What’s inside $8 Billion transportation tax plan


by Mark Hester
Associated Oregon Industries

After almost a year of deliberations that included a statewide tour for public meetings and dozens of committee and subcommittee meetings, the Joint Committee on Transportation Preservation and Modernization this week unveiled a draft transportation plan.

There is no question that Oregon needs to invest in its transportation infrastructure, to preserve, modernize and overall improve our transportation systems. These systems directly impact Oregon’s economic vitality and influence Oregonian’s quality of life. Over the last year, Legislators have heard from the public and received input from transportation experts on the reasons the current funding streams are failing to preserve our transportation infrastructure investments and move people through congested transportation systems.

To address those demonstrated needs, the Legislature rolled out a plan that proposes more than $8 billion in taxes and fees to be collected over 10 years and a list of priorities that spans the state, targeting areas with the most need. Like any large revenue and spending bill, this plan has something for everyone to like or dislike.

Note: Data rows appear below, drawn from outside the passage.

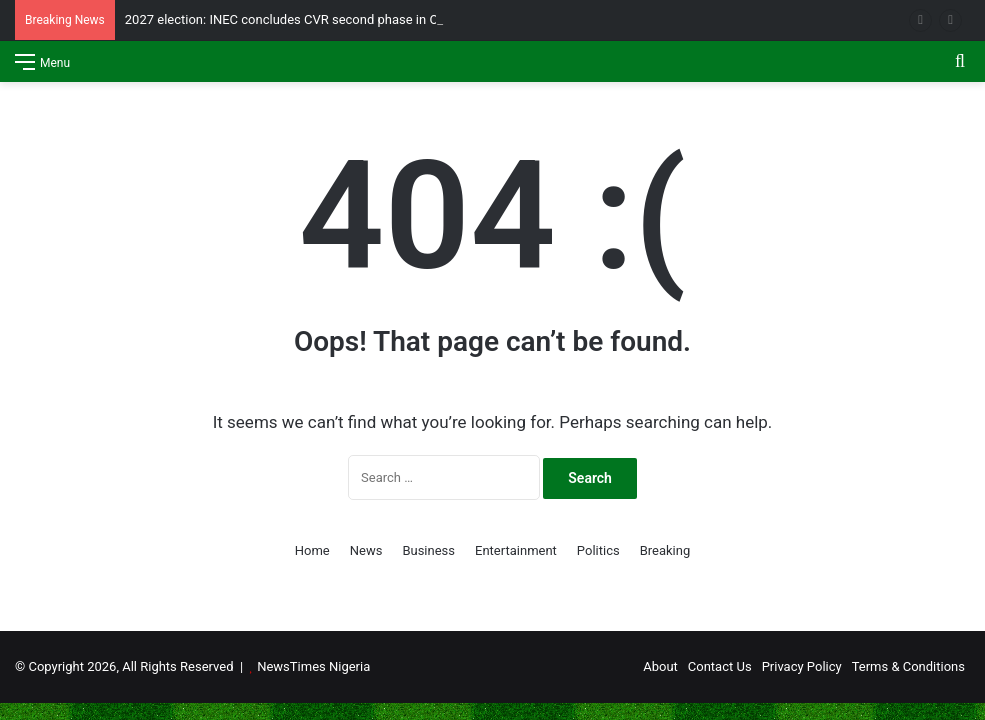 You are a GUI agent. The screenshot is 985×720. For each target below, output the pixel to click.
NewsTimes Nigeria (313, 666)
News (366, 550)
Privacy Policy (802, 666)
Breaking (665, 550)
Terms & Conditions (908, 666)
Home (312, 550)
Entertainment (516, 550)
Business (428, 550)
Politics (598, 550)
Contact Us (720, 666)
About (660, 666)
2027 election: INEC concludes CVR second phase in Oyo (288, 19) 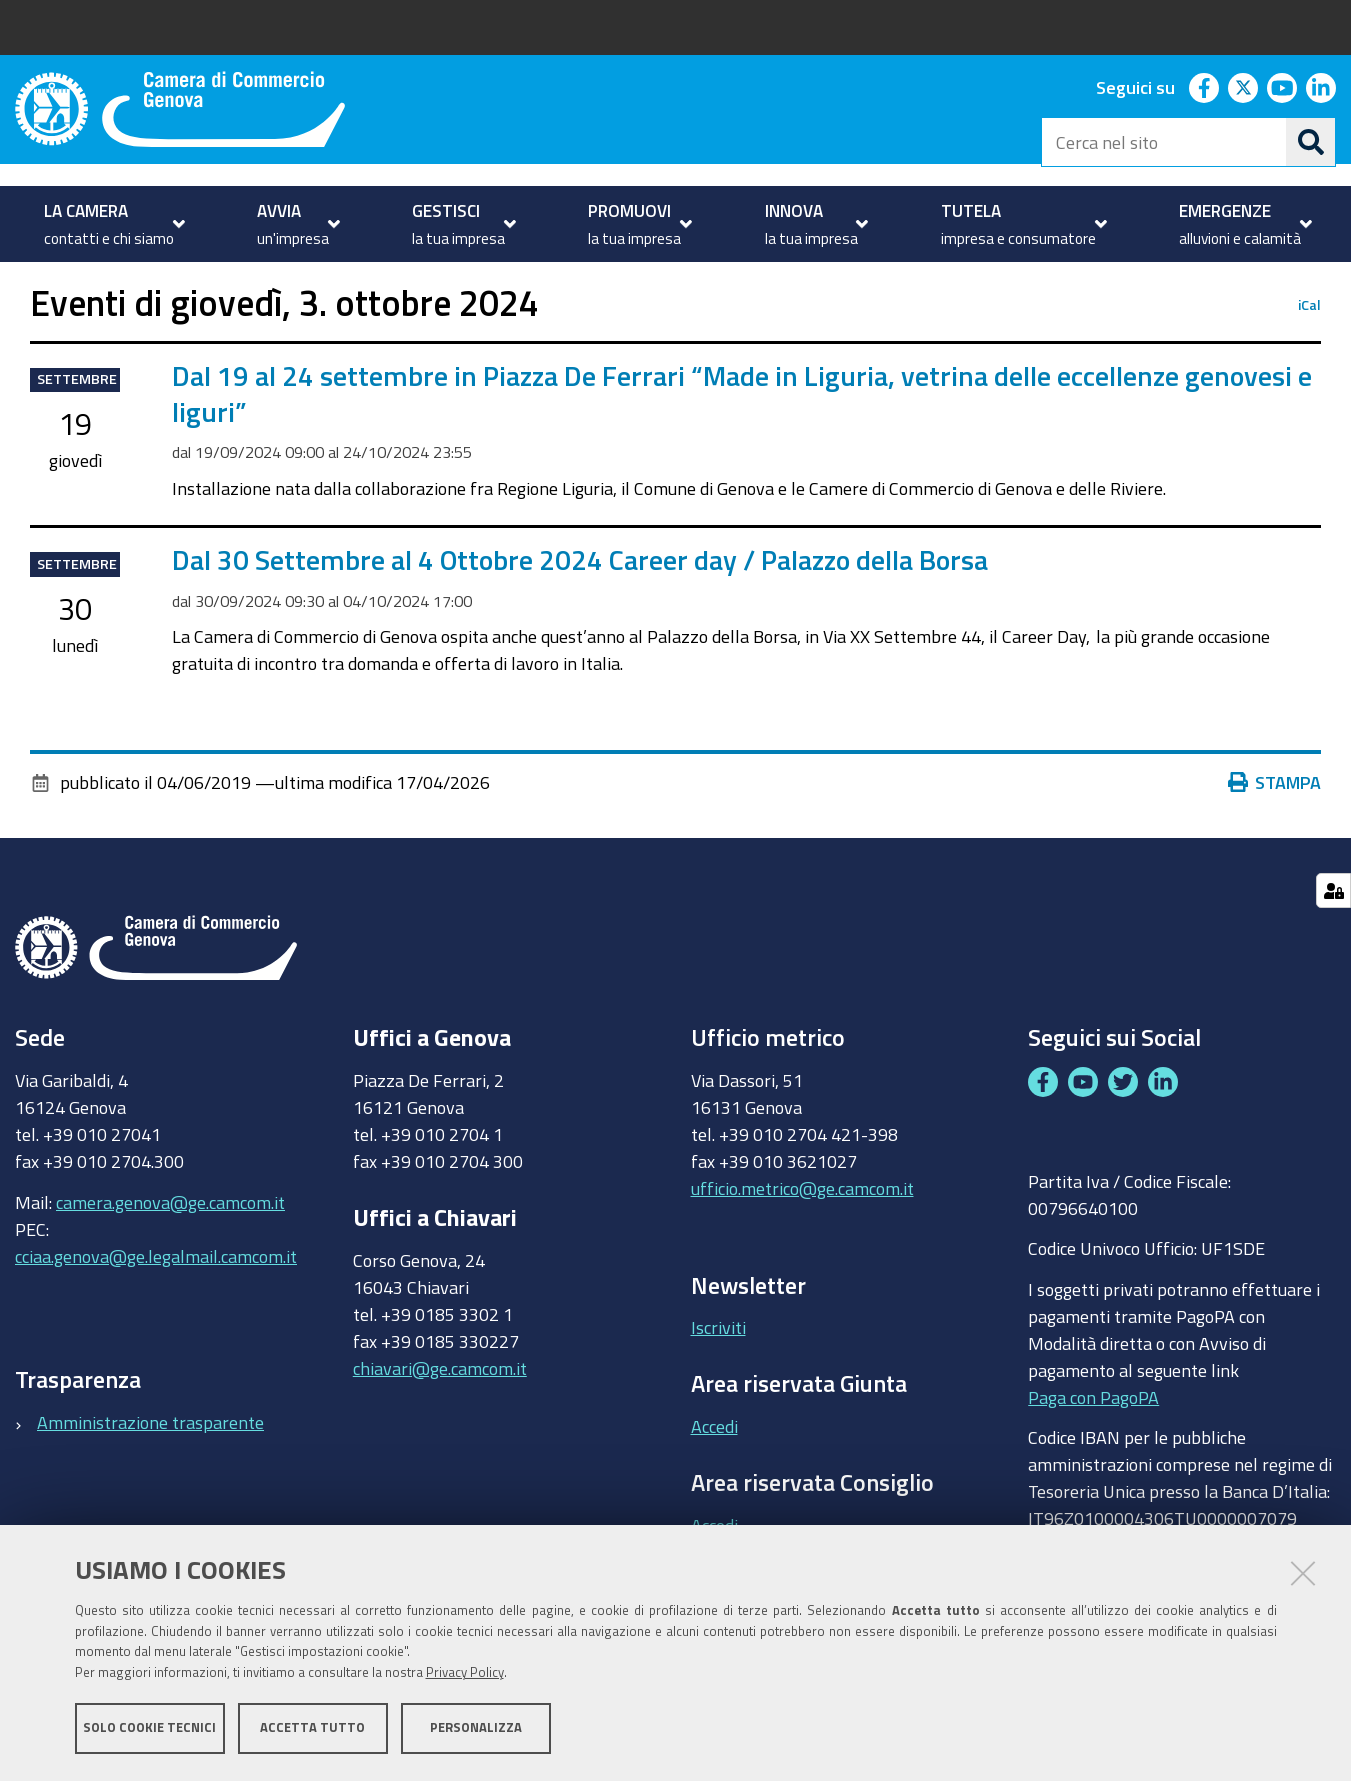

Like Legislators, Associated Oregon Industries (AOI) and Oregon Business Association (OBA) are still digesting the proposal that was unveiled on Monday and discussed in detail on Wednesday. Most of the discussion Wednesday focused on funding. Senator Fred Girod (R-Stayton) and other Republicans warned that an $8 billion, 10-year plan almost certainly would face a ballot challenge and would be difficult to defend – particularly in rural Oregon. However, there was also an acknowledgment that infrastructure needs are significant. Nevertheless, when you add in the possibility of other tax increases to fund the 2017-19 General Fund Budget, the $8 billion price tag becomes even more politically challenging. The Committee has “to balance need and politics,” Representative Cliff Bentz (R-Ontario) warned.

After two meetings discussing the transportation bill framework, it’s hard to predict what will happen to the plan as Legislators race the clock to try to turn it into a final bill that can pass a floor vote before the end of the 2017 Session. However, this is a robust transportation bill that will require significant political capital to move through the Legislative process in short order – all while the Legislature contemplates other tax increases. Here are some highlights of the draft proposal:

Highway Trust Fund ($5.09 billion): The bulk of the money would go to the Highway Trust Fund, which the Oregon Constitution dedicates for the construction, improvement, maintenance, operation and use of public highways, roads, streets and roadside rest areas. The money would come from increases in the gas tax (6 cents at first, with an additional 2 cents each biennium through 2025-27), tiered increases in title and registration fees based on vehicle fuel efficiency. Owners of vehicles with better gas mileage would pay higher fees to help offset the decline in Highway Fund revenue that has occurred, in part, because of improved fuel efficiency.

Congestion ($1.1 billion from state, $1.1 billion from Metropolitan Planning Organizations): The plan would create a congestion relief and carbon reduction fund. The money would come from a 1% excise tax on new vehicle sales, pre-construction tolling and future congestion relief programs. Some of the money also would be used for freight projects.

ConnectOregon ($100 million plus matching funds): This category has the lowest dollar value but, due to declining lottery revenue, some of the more controversial funding methods: a 5% excise tax on new bicycle sales and a potential tax on aggregate to raise money for the state’s multimodal transportation program. ConnectOregon has been an important component of funding our multimodal transportation system that connects highways with port and rail systems. This program will also support bicycle and pedestrian projects.

Transit ($107.1 million): Funding for public transit almost always creates controversy and this proposal relies on an employee payroll tax of 1/10 of 1% that is sure to generate discussion. Committee members stressed that the money will be for statewide programs and not for Portland area mass transit. The suggested division: 85% for operational service improvements; 10% for competitive grants for enhanced service; 4% for inter-city transit; 1% for a statewide resource center.

The plan is available on the Oregon Legislative Information System.